Germany’s Federal Network Agency advised parents to destroy the watches and said it has taken action against firms that sell the devices. The watches are aimed at children between the ages of 5 and 12, Reuters reports.

“Via an app, parents can use such watches to secretly listen to a child’s environment. They are to be seen as a prohibited transmitter,” agency president Jochen Homann said in a statement to Reuters. “Our investigation has also shown that parents have used the watches to listen to teachers in the classroom.”

The agency has also asked schools to keep an eye on watch use among students, according to the report. Smartwatches that make phone calls, like the Apple Watch, are legal in Germany. The problem with many of the children’s smartwatches, however, is the devices have a classic snooping function, similar to a baby monitor, which can be easily activated just by using an app.

On Friday the agency warned there are a large number of providers in the German market that are offering smartwatches for children which contain a listening function, often referred to as a “baby monitor” or “monitor function” in the companion app.

These watches have a SIM card and have a limited telephone function that can be controlled through an app, which means that they can potentially be used to listen in on conversations, which is a violation of the German law.
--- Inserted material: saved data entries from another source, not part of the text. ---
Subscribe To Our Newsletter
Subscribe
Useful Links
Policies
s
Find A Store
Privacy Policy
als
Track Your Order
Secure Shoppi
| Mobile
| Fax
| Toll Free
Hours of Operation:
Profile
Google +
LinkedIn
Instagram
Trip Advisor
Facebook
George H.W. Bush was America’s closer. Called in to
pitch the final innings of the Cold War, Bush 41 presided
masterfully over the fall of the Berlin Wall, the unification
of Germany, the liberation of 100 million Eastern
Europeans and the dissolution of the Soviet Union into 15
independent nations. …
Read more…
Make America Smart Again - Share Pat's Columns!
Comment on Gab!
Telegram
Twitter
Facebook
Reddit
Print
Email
Germany’s telecommunication agency, the Bundesnetzagentur, has banned smartwatches for kids, and is asking parents to destroy them. The regulators have reasoned smartwatches targeted at kids “prohibitive listening devices” and are asking parents to destroy any smartwatches their kids have and advising schools to pay closer attention to kids with them.
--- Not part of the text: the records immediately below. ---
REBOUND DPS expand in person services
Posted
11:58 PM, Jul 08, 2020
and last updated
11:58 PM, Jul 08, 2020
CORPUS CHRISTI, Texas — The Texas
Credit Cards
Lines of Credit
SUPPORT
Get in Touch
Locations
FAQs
A doll was also banned in February on much similar grounds the regulator prohibited the doll “My Friend Cayla” and labeled it as an “espionage device.” Apparently, the dolls were fitted with radio transmission technology that could allow children to be spied on.

Germany is targeting the listening capabilities of smartwatches but strangely didn’t say anything about the European Consumer Organization’s (BEUC) announcement that smartwatches pose a security threat to kids’ privacy. The BEUC warned that GPS-tracking smartwatches could be hacked and attackers could track or spoof the GPS location of kids’ smartwatches.

Germany could take drastic steps to ensure privacy and the safe keeping of information, so much that it can go to great lengths, even destroy dolls, need it be.